Posts Tagged ‘banking interest rates’

US Banks Resurgent

Monday, December 10th, 2012

Banks and savings institutions insured by the Federal Deposit Insurance Corporation (FDIC) reported income of $37.6 billion in the third quarter, a 6.6 percent improvement over third quarter, 2011. This is the 13th consecutive quarter that earnings have registered a year-over-year increase. The other big news —  the decline in the number of banks on the FDIC’s “Problem List” from 732 to 694. This is the first time in three years that there have been fewer than 700 banks on the list

For the economy, this means more liquidity as loan balances posted their fifth quarterly increase in the last six quarters, rising by $64.8 billion . Loans to commercial and industrial borrowers increased by $31.8 billion (2.2 percent), while residential mortgages rose by $14.5 billion (0.8 percent) and auto loans grew by $7.4 billion (2.4 percent). The bad news? The nerves around the fiscal cliff may have caused home equity lines of credit to decline by $12.9 billion (2.2 percent), and real estate construction and development loans fell by $6.9 billion (3.2 percent). Remember that $2 billion of property construction and design would be eliminated if sequestration happens, cutting 66,500 jobs.

Still, the FDIC report is cause for optimism. Only 12 insured institutions failed during the third quarter. This is the smallest number of failures in a quarter since the fourth quarter of 2008, when there were also 12. An additional seven banks have failed so far in the fourth quarter, bringing the year-to-date total to 50. Through December 4, 2011, there had been 90 failures year-to-date.

“More than 55 percent of all banks reported loan growth,” Chairman Gruenberg noted. “Small banks are also increasing their lending, including their loans to small businesses.”

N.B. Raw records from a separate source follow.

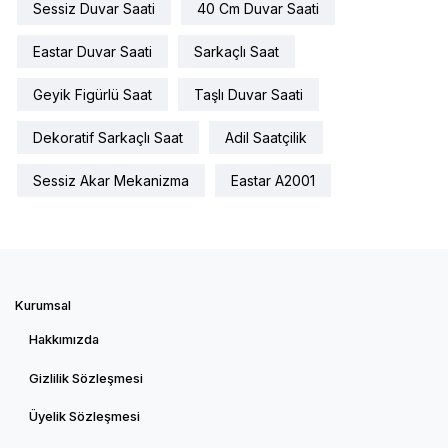
Sessiz Duvar Saati
40 Cm Duvar Saati
Eastar Duvar Saati
Sarkaçlı Saat
Geyik Figürlü Saat
Taşlı Duvar Saati
Dekoratif Sarkaçlı Saat
Adil Saatçilik
Sessiz Akar Mekanizma
Eastar A2001
Kurumsal
Hakkımızda
Gizlilik Sözleşmesi
Üyelik Sözleşmesi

The complete Quarterly Banking Profile is available both here and at on the FDIC Web site.

The LIBOR Problem

Tuesday, July 17th, 2012

People who don’t follow the capital markets on a continuing basis might be forgiven for thinking that LIBOR was the name of a fitness instructor from Norway. But no, it’s actually what a lot of people in the business world, including those of us in real estate, look to benchmark the interest rates that we pay for loans. LIBOR, or the London InterBank Offered Rate, is the rate that 18 international banks charge to lend each other money. It affects consumer debt, corporate debt and about $10 trillion in mortgage loans.  When you’re structuring a loan, for example, the originator may assign a rate of 2% over LIBOR. So, when the news broke that a group of banks was under investigation for rigging the rate, it sent shockwaves across both sides of the Atlantic and much of the financial world. On Monday, Chief Executive Officer Robert Diamond and Chief Operating Officer Jerry Del Missier, both of Barclays, Britain’s second-largest bank,  resigned over the scandal. Barclays agreed to pay a $450 million fine. In testimony to Parliament last week, Diamond apologized and said 14 Barclays traders were involved.

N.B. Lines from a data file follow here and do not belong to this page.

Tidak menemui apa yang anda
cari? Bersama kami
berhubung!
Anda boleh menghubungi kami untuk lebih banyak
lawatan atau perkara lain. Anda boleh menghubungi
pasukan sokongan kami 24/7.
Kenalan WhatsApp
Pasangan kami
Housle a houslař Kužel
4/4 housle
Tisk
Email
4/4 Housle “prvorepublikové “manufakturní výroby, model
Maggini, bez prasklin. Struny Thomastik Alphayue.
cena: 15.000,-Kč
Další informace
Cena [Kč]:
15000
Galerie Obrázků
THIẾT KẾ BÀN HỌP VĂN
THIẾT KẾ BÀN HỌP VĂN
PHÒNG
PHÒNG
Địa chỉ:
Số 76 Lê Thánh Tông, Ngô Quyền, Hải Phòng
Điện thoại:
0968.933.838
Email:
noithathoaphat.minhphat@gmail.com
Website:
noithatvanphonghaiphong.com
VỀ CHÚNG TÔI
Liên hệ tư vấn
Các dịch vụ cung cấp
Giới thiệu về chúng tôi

The scandal implies that thousands of loans may have been made on the basis of rates that we artificially inflated. One fear is that it may deepen the housing crisis. The rate-fixing scandal may have caused people to lose their homes to foreclosure, according to London’s Daily News. Moreover, many people have mortgages linked to LIBOR and fluctuations in its rate can affect the size of their monthly home loan repayments. The U.K. Serious Fraud Office joins the U.S. Department of Justice in criminally investigating how derivatives traders and rate submitters colluded to rig interbank offered rates. The U.K. Financial Services Authority is seeking civil penalties against banks.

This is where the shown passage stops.